Yet plenty of Indian merchants still levied a 2 per cent surcharge on customers who paid with cards, or even wanted a receipt of their transaction. Today, India’s cash-to-GDP ratio is around 14 per cent, the same as it was before the economic gut-punch of demonetisation.
After spending so much time on cash management in the past, I’ve quickly got hooked on the ease of digital payments here in Rome, where bars, groceries and restaurants accept my card without question. There are exceptions: a friend from the US arrived from the airport in a taxi that angrily refused her credit card, sending me scrambling to find enough cash to pay for the journey.
Plenty of Italians are discovering the convenience of digital payments too. Across Europe, cash use is falling: a new European Central Bank study found cash payments now account for 59 per cent of all in person purchases, down from 79 per cent in 2016.
Italians still use cash more often than the eurozone average — for around 69 per cent of in-person transactions, but that too is down 13 per cent since 2019. The ECB found 58 per cent of Italian consumers preferred cashless payments, compared to just 18 per cent that strongly prefer physical money.
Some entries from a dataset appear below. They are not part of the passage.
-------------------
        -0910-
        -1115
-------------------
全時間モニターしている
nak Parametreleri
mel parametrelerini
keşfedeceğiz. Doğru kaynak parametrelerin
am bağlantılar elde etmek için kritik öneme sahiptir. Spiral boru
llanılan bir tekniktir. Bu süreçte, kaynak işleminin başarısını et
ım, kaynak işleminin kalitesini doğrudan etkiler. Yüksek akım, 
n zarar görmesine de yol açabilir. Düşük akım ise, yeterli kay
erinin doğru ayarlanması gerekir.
But consumers’ growing enthusiasm for digital payments is not shared by Italy’s small business owners. They complain bitterly about the high bank fees for processing card payments. And cash sales are also far more easily hidden from tax collectors.
Since mid-2022, Italian businesses have been nudged to accept card payments by the spectre of a modest penalty — €30 plus 4 per cent of the transaction value — if they refuse, though analysts say it is more a signal of official priorities than a real threat.
But when Meloni proposed scrapping the penalty altogether for so-called “low value” transactions, I got an unsettling glimpse of the future. In the town of Bressanone, an upmarket café put a sign in the window mandating “cash only” under €60. The owner told a local newspaper that clients without sufficient money in their pocket shouldn’t bother coming in. Many business owners cheered.
I get that Meloni — never a fan of big banks — wanted to side with small business owners raging against big capital. Yet Italy, with its precarious public finances, cannot afford to drive economic activity underground, beyond the taxman’s reach.
In the end, Meloni has been pragmatic. I too am trying to be more thoughtful about the pressures on my neighbourhood businesses. Now when I buy my morning coffee, I fish around in my bag for a €2 coin, and drop it in the barista’s hand.